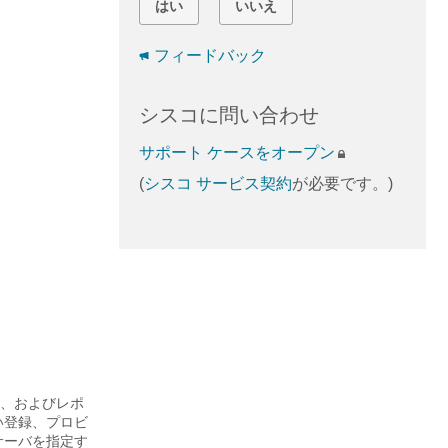
はい
いいえ
フィードバック
シスコに問い合わせ
サポート ケースをオープン
(
シスコ サービス契約
が必要です。)
、およびレポ
い登録、プロビ
サーバを指定す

* **What to do**: Please repeat the records above exactly, leaving every picture out.

* **Output of the exercise**:
はい
いいえ
フィードバック
シスコに問い合わせ
サポート ケースをオープン
(
シスコ サービス契約
が必要です。)
、およびレポ
い登録、プロビ
サーバを指定す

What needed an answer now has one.